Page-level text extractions
━━━━
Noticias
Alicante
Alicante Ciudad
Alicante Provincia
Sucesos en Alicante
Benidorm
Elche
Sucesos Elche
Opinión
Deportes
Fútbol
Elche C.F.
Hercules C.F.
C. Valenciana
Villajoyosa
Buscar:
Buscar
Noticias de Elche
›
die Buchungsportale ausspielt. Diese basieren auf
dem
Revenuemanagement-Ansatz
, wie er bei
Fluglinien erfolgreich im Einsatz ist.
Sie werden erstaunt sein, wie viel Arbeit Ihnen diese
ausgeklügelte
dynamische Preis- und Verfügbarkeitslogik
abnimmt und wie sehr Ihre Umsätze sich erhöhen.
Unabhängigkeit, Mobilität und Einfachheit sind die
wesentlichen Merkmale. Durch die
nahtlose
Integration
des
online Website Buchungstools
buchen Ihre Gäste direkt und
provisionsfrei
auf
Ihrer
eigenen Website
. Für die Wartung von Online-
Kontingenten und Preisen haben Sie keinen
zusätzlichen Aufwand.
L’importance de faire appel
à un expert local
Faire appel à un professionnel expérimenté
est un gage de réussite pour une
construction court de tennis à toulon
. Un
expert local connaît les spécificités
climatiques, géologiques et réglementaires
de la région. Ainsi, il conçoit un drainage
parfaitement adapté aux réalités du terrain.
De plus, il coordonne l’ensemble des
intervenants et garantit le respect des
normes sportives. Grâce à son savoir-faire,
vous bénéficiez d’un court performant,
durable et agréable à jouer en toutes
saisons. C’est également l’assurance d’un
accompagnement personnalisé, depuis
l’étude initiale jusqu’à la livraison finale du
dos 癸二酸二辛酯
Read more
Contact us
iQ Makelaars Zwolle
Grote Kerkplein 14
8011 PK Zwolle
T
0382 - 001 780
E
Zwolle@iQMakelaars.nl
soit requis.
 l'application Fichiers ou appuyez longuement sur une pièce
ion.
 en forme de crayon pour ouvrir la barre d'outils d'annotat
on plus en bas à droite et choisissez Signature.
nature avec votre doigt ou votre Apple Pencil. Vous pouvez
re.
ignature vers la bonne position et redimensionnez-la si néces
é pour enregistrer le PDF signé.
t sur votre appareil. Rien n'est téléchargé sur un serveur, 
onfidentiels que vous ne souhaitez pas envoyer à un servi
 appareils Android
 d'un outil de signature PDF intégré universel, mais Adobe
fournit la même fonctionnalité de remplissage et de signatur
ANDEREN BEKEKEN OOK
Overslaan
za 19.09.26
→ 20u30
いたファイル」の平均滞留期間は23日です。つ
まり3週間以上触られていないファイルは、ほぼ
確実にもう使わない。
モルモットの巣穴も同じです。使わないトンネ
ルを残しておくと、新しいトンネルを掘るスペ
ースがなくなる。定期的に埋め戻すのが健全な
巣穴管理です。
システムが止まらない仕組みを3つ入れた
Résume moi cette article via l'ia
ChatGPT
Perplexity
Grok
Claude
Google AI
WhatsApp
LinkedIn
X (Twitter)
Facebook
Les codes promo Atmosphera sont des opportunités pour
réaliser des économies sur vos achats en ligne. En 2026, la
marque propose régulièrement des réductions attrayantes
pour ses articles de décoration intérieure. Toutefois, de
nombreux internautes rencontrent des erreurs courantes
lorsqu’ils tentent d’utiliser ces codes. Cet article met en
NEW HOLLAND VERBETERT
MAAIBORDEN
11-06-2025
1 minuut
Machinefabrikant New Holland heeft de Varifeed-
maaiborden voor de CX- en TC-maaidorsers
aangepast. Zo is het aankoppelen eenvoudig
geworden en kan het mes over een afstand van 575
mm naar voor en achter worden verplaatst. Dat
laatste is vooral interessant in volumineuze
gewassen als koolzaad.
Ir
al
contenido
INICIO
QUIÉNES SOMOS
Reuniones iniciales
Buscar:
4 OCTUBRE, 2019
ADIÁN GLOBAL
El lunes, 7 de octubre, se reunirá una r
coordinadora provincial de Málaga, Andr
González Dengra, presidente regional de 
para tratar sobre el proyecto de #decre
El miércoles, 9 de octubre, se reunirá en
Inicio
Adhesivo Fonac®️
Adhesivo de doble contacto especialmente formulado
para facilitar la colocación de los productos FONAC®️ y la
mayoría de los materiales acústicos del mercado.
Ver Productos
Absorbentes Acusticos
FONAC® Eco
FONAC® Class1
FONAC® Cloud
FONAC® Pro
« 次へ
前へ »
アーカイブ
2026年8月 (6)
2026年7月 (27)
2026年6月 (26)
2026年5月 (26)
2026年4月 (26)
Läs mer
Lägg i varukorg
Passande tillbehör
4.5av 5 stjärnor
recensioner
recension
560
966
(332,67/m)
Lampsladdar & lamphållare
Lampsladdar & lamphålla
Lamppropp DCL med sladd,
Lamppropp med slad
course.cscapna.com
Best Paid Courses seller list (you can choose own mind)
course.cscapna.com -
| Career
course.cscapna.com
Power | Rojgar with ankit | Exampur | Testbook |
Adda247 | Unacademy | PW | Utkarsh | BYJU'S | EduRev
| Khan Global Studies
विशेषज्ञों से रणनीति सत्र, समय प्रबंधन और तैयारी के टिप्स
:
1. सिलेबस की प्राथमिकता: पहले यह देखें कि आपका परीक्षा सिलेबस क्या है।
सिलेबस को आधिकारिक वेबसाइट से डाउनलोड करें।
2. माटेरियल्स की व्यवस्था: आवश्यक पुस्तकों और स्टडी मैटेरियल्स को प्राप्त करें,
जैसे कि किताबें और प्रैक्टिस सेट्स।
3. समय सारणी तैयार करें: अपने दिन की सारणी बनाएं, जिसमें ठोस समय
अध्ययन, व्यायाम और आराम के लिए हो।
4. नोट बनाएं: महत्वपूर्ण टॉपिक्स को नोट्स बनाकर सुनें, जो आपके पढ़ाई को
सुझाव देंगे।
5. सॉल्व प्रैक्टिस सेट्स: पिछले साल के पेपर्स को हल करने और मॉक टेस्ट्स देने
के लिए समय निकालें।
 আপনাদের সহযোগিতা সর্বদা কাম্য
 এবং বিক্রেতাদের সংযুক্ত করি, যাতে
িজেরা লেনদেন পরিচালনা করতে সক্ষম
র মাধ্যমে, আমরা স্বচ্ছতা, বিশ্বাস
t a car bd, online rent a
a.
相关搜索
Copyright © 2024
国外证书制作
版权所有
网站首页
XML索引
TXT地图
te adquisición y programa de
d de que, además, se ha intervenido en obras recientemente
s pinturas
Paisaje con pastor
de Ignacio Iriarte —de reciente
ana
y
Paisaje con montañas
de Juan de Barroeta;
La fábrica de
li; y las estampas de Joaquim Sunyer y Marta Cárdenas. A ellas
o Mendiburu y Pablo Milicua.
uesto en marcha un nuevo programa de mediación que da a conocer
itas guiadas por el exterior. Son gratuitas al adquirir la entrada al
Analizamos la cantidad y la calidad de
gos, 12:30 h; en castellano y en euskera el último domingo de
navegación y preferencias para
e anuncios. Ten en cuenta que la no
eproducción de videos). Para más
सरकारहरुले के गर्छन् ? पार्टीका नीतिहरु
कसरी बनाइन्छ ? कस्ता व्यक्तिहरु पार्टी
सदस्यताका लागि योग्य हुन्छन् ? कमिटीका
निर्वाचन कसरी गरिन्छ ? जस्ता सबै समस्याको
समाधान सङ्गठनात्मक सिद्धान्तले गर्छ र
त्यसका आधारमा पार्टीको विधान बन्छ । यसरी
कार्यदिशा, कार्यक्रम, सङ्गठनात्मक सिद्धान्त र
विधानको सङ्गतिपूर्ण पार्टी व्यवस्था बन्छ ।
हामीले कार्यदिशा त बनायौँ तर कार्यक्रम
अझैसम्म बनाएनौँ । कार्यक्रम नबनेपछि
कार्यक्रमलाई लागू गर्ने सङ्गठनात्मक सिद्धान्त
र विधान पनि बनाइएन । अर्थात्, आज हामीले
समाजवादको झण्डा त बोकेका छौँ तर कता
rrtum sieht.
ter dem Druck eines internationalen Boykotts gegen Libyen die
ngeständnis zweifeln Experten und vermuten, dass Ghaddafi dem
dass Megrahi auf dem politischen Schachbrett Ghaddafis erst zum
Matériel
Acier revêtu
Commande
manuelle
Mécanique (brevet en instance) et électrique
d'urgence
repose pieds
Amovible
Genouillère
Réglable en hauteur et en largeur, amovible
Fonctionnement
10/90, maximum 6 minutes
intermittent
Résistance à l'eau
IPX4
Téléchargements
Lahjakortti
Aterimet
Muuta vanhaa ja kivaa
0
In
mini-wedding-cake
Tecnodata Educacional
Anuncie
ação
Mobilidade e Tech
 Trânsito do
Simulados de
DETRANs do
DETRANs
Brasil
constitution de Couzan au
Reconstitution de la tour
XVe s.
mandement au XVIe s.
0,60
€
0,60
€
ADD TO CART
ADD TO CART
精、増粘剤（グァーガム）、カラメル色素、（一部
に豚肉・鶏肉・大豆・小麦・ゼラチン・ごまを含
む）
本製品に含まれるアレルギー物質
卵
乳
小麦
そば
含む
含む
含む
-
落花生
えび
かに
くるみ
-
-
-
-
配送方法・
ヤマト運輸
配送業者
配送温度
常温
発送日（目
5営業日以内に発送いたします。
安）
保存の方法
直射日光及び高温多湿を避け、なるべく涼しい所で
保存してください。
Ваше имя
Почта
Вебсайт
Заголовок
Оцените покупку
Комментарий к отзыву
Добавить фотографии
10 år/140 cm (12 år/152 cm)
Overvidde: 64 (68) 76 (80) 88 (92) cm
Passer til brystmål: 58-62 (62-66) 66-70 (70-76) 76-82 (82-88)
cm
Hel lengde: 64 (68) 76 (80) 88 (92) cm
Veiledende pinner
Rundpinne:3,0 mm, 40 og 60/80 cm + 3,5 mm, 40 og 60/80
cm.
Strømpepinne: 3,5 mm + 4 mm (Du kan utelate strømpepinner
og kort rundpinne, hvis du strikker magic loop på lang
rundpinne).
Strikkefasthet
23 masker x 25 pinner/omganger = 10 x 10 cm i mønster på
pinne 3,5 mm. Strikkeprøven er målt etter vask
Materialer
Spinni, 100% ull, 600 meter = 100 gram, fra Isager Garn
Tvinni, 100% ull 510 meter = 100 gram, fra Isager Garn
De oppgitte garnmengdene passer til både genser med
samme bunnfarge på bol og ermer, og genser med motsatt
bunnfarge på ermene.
━━━━
__THE PROBLEM__: Report only the number of lines, among the records above, that contain the word "court".

__EXERCISE OUTPUT__: 2